Old Hand Takes I.B.M. Helm

By David E. Sanger
The New York Times

Armonk, N.Y. -- January 27, 1985 -- On Friday, John F. Akers will take a quick weekend trip to Europe to address a conference on spurring entrepreneurship in a giant company.

When he returns Monday morning, movers will have shuttled his oval desk 50 feet down the hall, to a corner office, and Mr. Akers will begin what will likely be a decade-long career as the chief executive of the rapidly diversifying International Business Machines Corporation.

Anyone who misses the movers, though, might not immediately notice the change: The 50-year-old Mr. Akers, only the fifth person to take the helm of I.B.M. since its founder, Thomas J. Watson Sr., has been the consummate inside man, a veteran of I.B.M.'s ruling inner circle.

''I worked under Frank Cary and John Opel for 15 years,'' a relaxed, confident-sounding Mr. Akers said in a recent interview, referring to the company's two previous chief executives. ''I've had just about every experience in the business - service, marketing, Federal business, world trade.'' Flashing a broad smile, he added, ''I feel pretty well prepared.''

But if the rite of passage at I.B.M.'s headquarters later this week appears seamless - Mr. Akers has been with I.B.M for 25 years, the last two as its president - few doubt it will mark a major new era for the giant of the computer industry. John R. Opel will remain chairman but under company policy he had to step down as chief executive when he reached age 60. Mr. Opel served four years in the top job after a decade as Mr. Cary's right- hand man.

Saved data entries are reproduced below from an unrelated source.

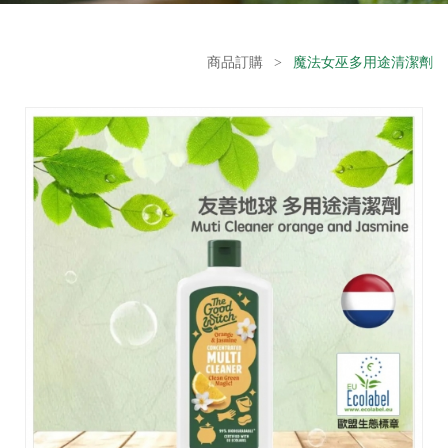
商品訂購
>
魔法女巫多用途清潔劑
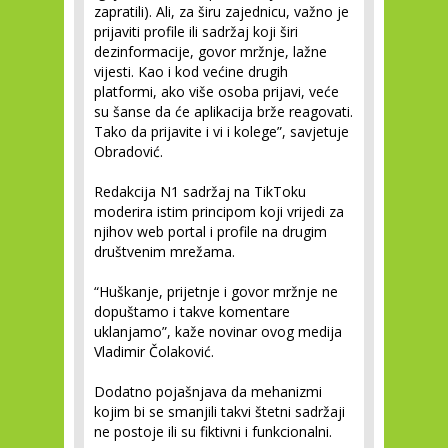
zapratili). Ali, za širu zajednicu, važno je
prijaviti profile ili sadržaj koji širi
dezinformacije, govor mržnje, lažne
vijesti. Kao i kod većine drugih
platformi, ako više osoba prijavi, veće
su šanse da će aplikacija brže reagovati.
Tako da prijavite i vi i kolege”, savjetuje
Obradović.
Redakcija N1 sadržaj na TikToku
moderira istim principom koji vrijedi za
njihov web portal i profile na drugim
društvenim mrežama.
“Huškanje, prijetnje i govor mržnje ne
dopuštamo i takve komentare
uklanjamo”, kaže novinar ovog medija
Vladimir Čolaković.
Dodatno pojašnjava da mehanizmi
kojim bi se smanjili takvi štetni sadržaji
ne postoje ili su fiktivni i funkcionalni.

Mr. Akers will not turn 60 until late 1994, time enough to bring a host of new I.B.M. ventures to fruition, including I.B.M.'s push into personal computers, software and telecommunications.

In a broad interview, Mr. Akers predicted that within a decade I.B.M. would pass $180 billion a year. Last year it earned about $6 billion on revenues of $46 billion, making it nearly twice the size of the company Mr. Opel took over four years ago.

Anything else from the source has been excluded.